Site icon Into Account

Goodbye

This piece is dedicated to queer folks, especially queer people of color, and survivors of sexual and spiritual abuse – may we have spaces to thrive and honor all of our identities. On the one year anniversary of the mass murder at Pulse Nightclub, Into Account Co-Director Jay Yoder reflects on their decision to leave the Mennonite Church. 

One year ago today, I woke up and rolled over to post my annual Facebook “Happy Pittsburgh Pride!” When I pulled up my phone, instead I was faced with the headline, “At Least 20 Dead at LGBTQ Nightclub.”  As the day went on, that number would only grow. I started sending text messages to my queer friends in the Orlando area. “Are you OK?” “What about your friends?” “What can I do?” “What do you need?” As I said in a piece that I wrote at the time, everyone was accounted for. No one was OK.

My next reaction was that we needed more flyers for Pittsburgh Peace Church, so that we could come together to grieve. I rushed to my office and immersed myself in the task of printing and cutting quarter-page flyers. I returned home and put on my Pride rainbow romper, and the same rainbow scarf I’d used a year before to stand up for queers at the national Mennonite Church USA convention in Kansas City. I set out to march with Pittsburgh queer communities.

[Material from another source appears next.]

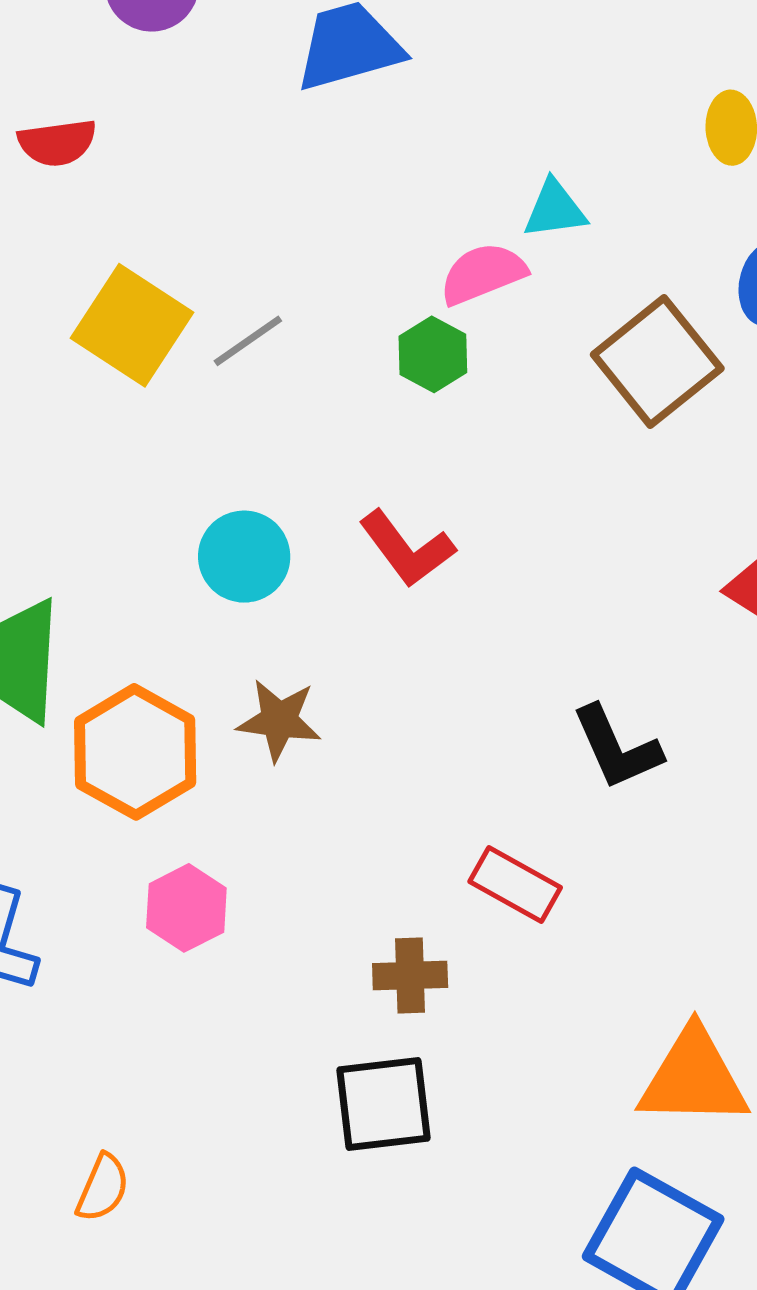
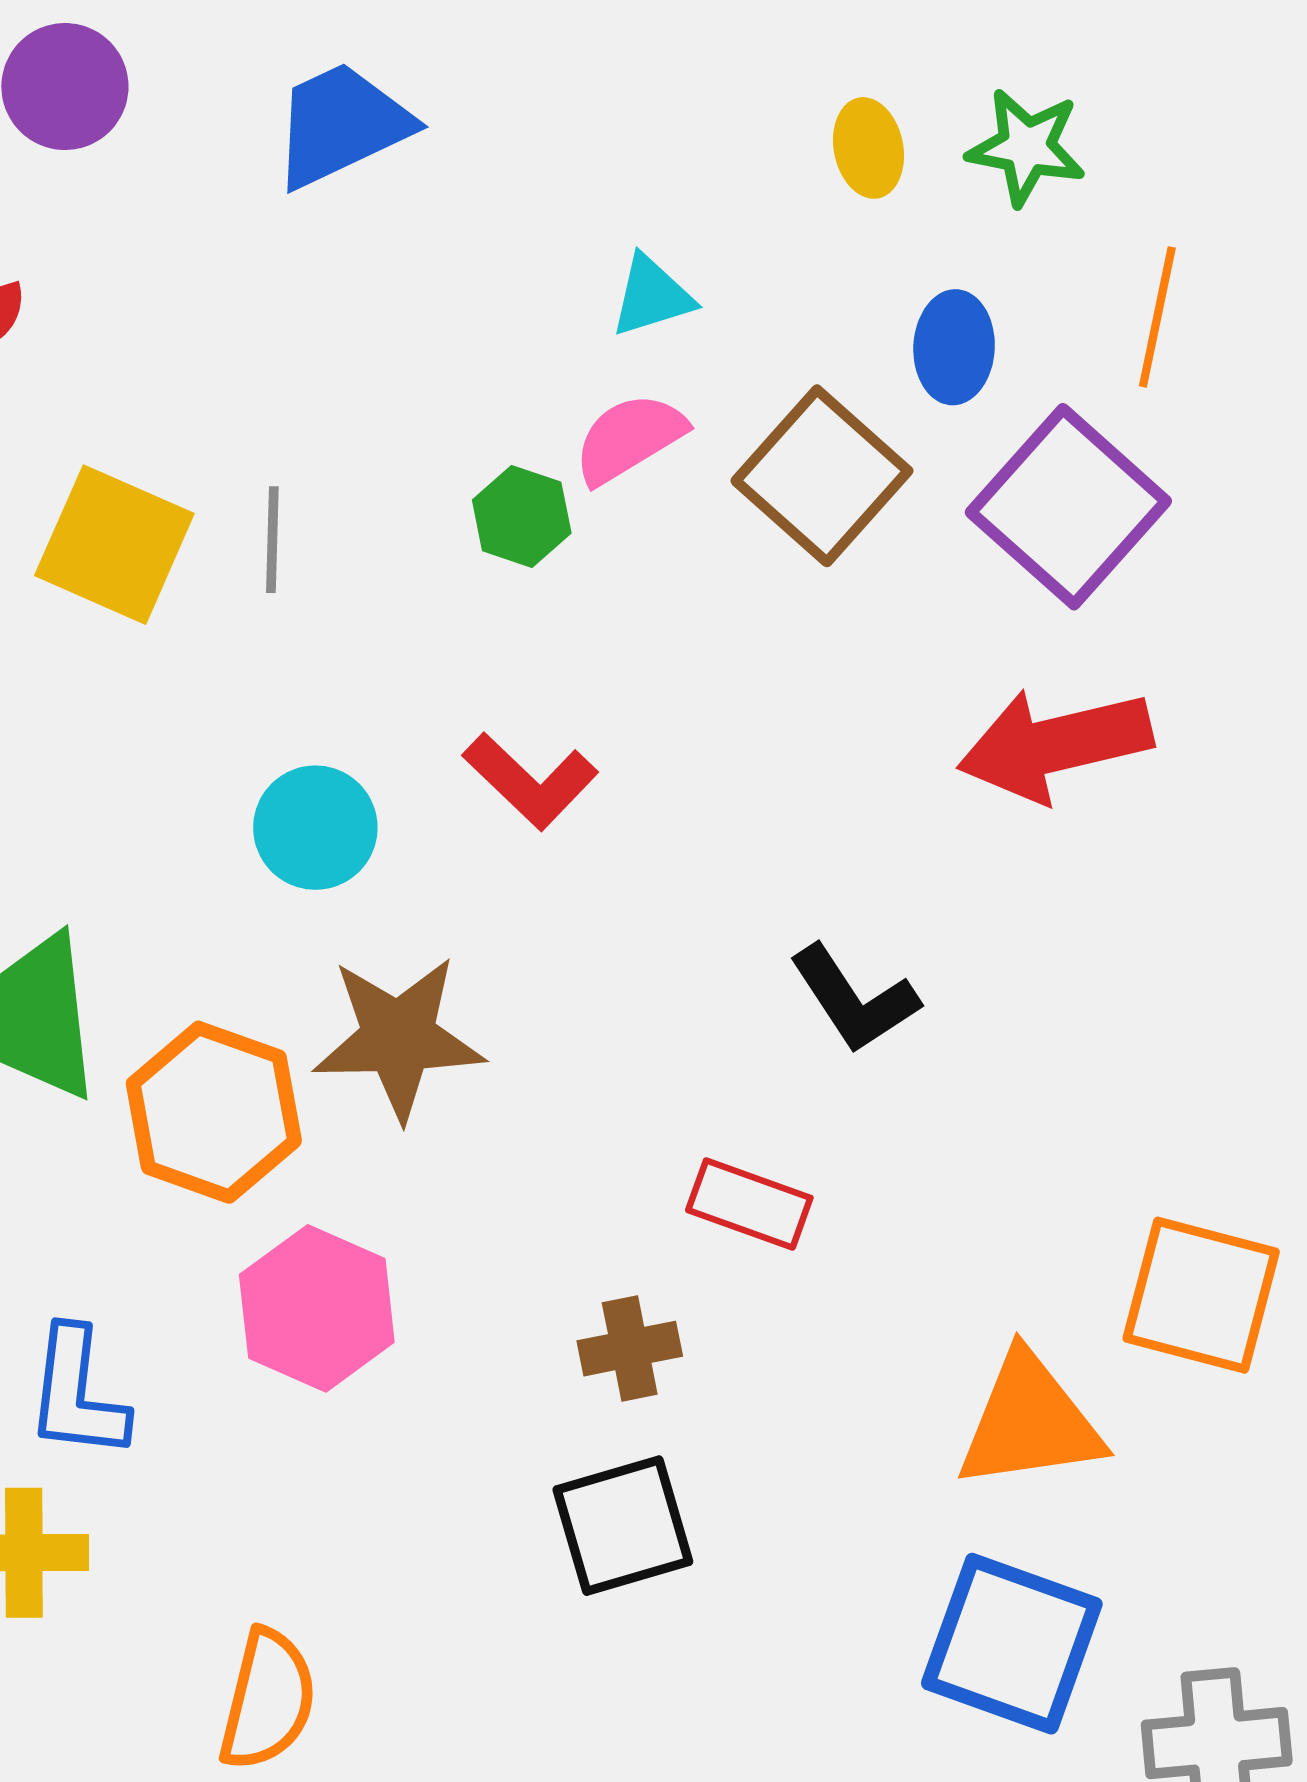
pink semicircle: (483, 274) -> (629, 438), moved
gray line: (248, 341) -> (272, 540), turned -44
brown star: (279, 720) -> (398, 1038), size x1.5
pink hexagon: (186, 908) -> (317, 1308), size x1.4
orange semicircle: (103, 1188) -> (268, 1700), size x1.5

live-streamed my Pride march that day, alternately joyfully relieved to be with my people, and crying in grief as we watched the death toll rise in real time. I startled at every loud noise and siren, worried one attack would inspire others.

Throughout the day, I was deep in conversation with my queer Mennonite community. When I got home, I sat down and wrote a piece about the links between the denomination’s theology and culture and all of the forms of violence that queer folks experience, from the subtle to the deadly.

I ended that piece with, “We are dying, and you are killing us. We are dying, and you are killing us. We are dying, and you are killing us. God forgive you. I’m not ready to.”

That piece was published in The Mennonite magazine, and in Christian Peacemaker Teams’ summer newsletter, and a couple other publications. It didn’t take long for the backlash to begin. Voicemails telling me I should be ashamed of myself, angry letters and emails, accusations that my words were violent, declarations that the work of CPT was now tainted and unsupportable. A member of an editorial board quit, and a special editor’s note had to be added to my piece in The Mennonite, justifying its publication, and ensuring that readers knew that MC USA’s staff and board did not agree with me.

As historic peace church MC USA prepares for its next convention, in Orlando, the site of the U.S.’s largest mass murder in modern history, I’m faced with the simple truth that I can’t participate anymore. At the last denominational gathering, in Kansas City, it was made clear that the majority of the delegate body does not consider queer people worthy of belonging in the church family. At the same convention, out of the other side of their mouths, they apologized to sexualized violence survivors, even acknowledging that treating my queer communities as “less than” makes us more vulnerable to sexual violence. For many of us in the queer community who are also survivors, we were slapped in the face with one hand, and patted on the shoulder with the other.

For those queer survivors who chose to go to the “service of lament,” they left more heartbroken than they entered.

I can’t, and won’t, be part of similarly twisted efforts in Orlando.

To the leaders and planners of MC USA–don’t be mistaken, this doesn’t mean you can rest easy. I’m not the only queer in town. I am, though, a tired one, and one that’s ready to value myself more than I value reforming a church that would rather hold on to its old image of itself as an endless victim of persecution, instead of a denomination assimilated into systems of violence and oppression.

I wish you the kind of brokenness that leads to transformation, the kind of death that leads to resurrection, the kind of deep and direct conflict that leads to trust and accountability.